Source data Start Marker
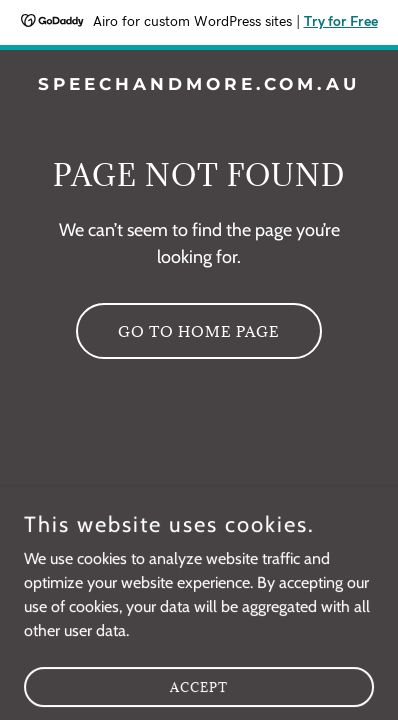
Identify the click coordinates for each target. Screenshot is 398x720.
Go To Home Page (199, 331)
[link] (199, 84)
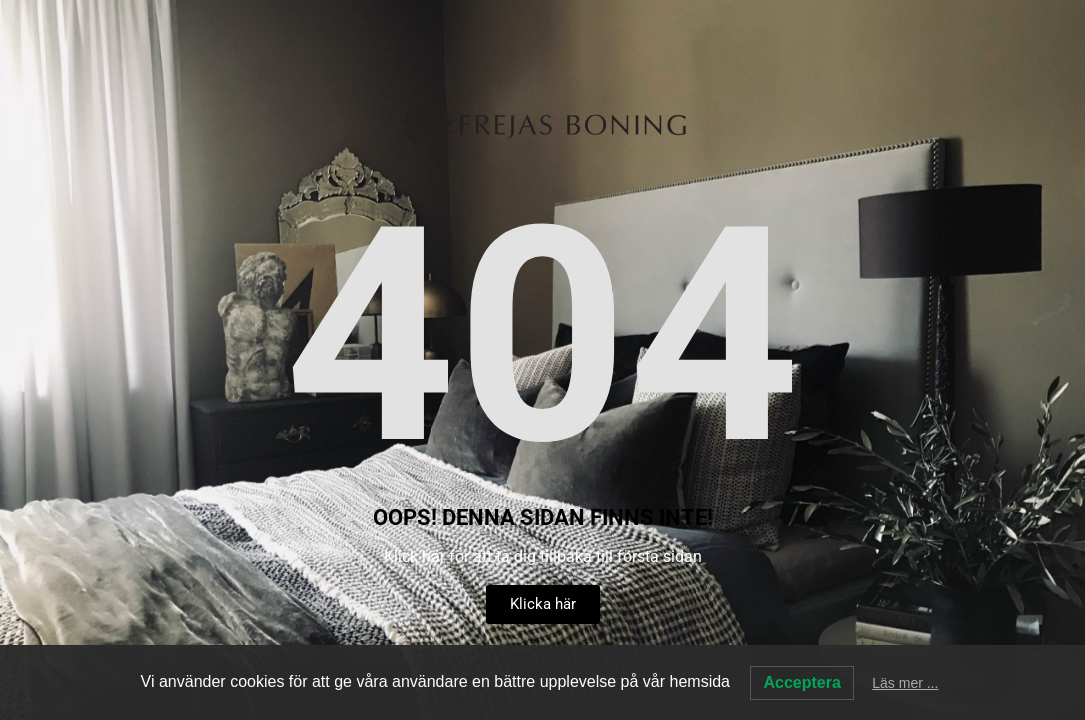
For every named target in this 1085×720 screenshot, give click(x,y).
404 (543, 337)
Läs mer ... (905, 683)
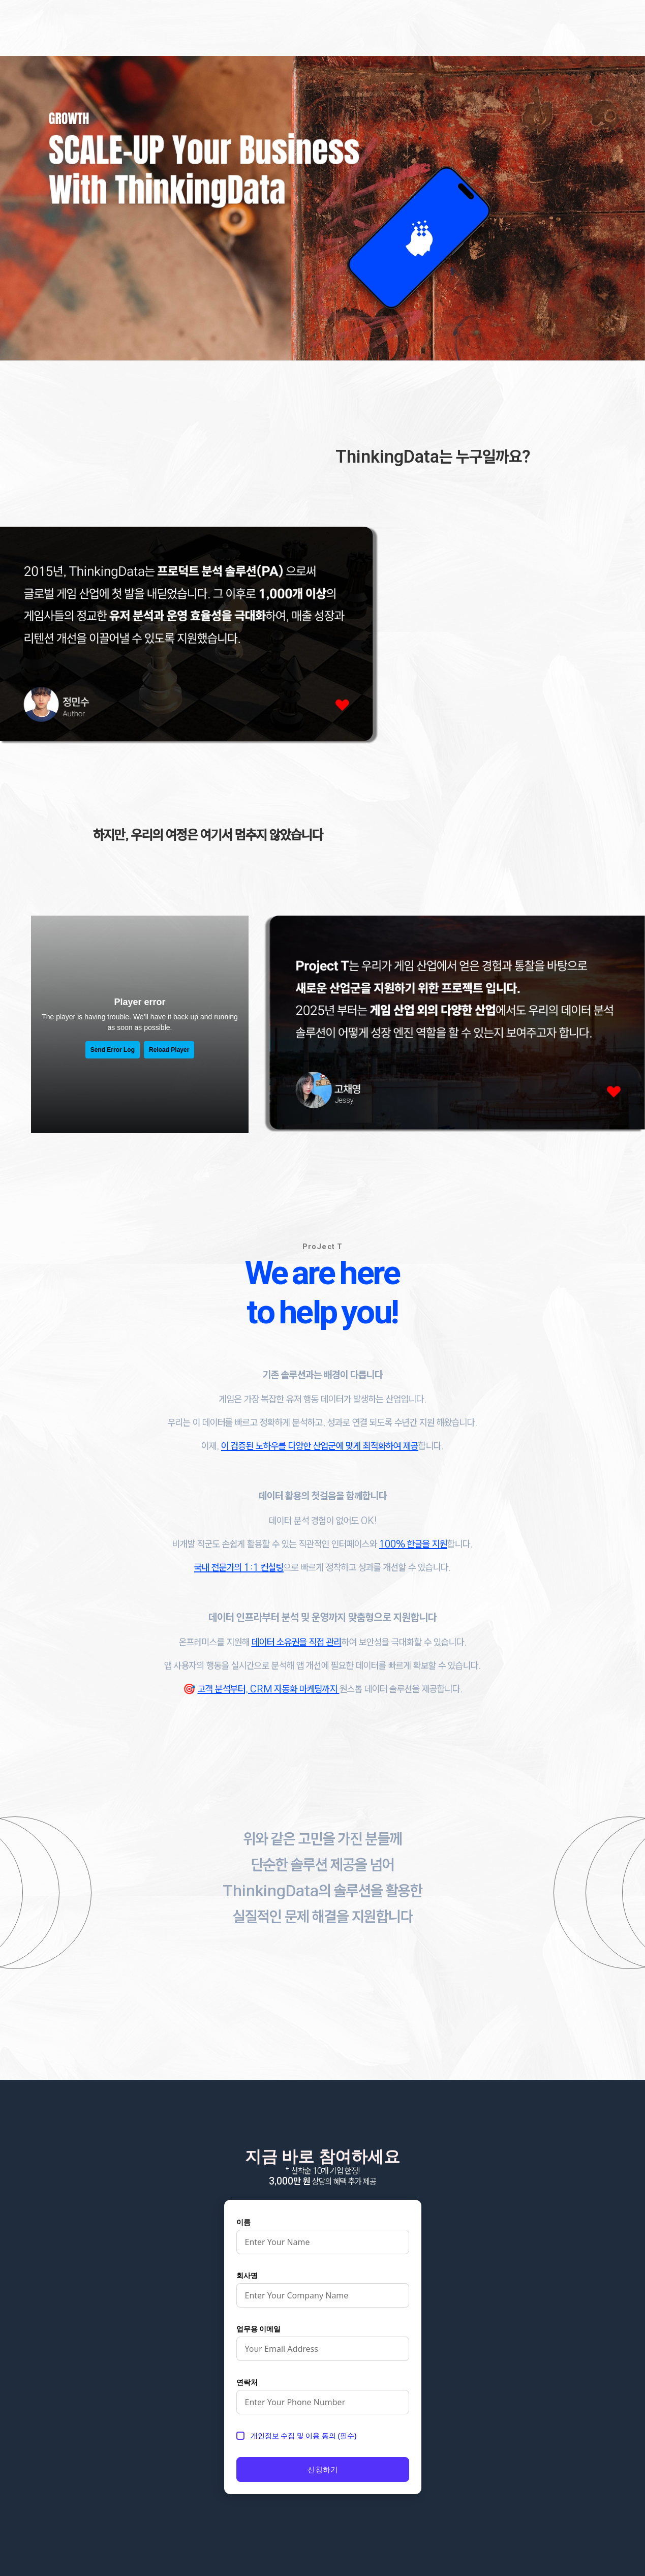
Source data End Marker
Omitting all pictures, restate word for word the lines from the one containing "[link] (199, 84)" through the last line of the data.

| Solution to this task |
[link] (199, 84)
For every named target in this 1085×720 screenshot, give click(x,y).
404 (543, 337)
Läs mer ... (905, 683)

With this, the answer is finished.